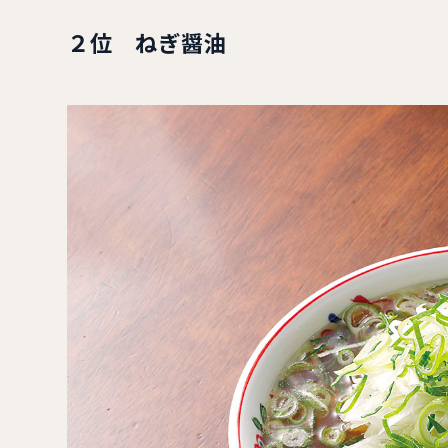
２位 ねぎ醤油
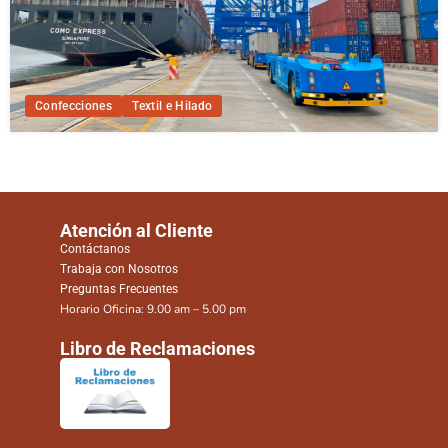
Confecciones
Textil e Hilado
Atención al Cliente
Contáctanos
Trabaja con Nosotros
Preguntas Frecuentes
Horario Oficina: 9.00 am – 5.00 pm
Libro de Reclamaciones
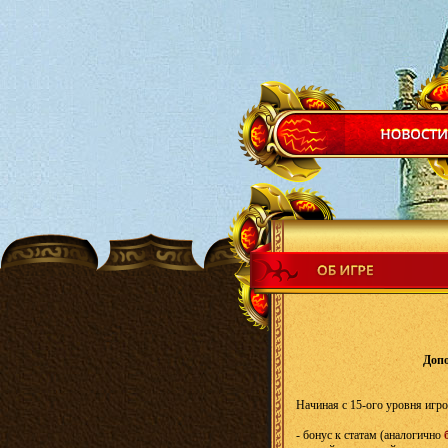
Допо
Начиная с 15-ого уровня игр
- бонус к статам (аналогично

• What is being asked
Omit the pictures, then retype the remaining material without a single change.

• Answer to this problem
２位 ねぎ醤油
Confecciones
Textil e Hilado
Atención al Cliente
Contáctanos
Trabaja con Nosotros
Preguntas Frecuentes
Horario Oficina: 9.00 am – 5.00 pm
Libro de Reclamaciones
Допо
Начиная с 15-ого уровня игр
- бонус к статам (аналогично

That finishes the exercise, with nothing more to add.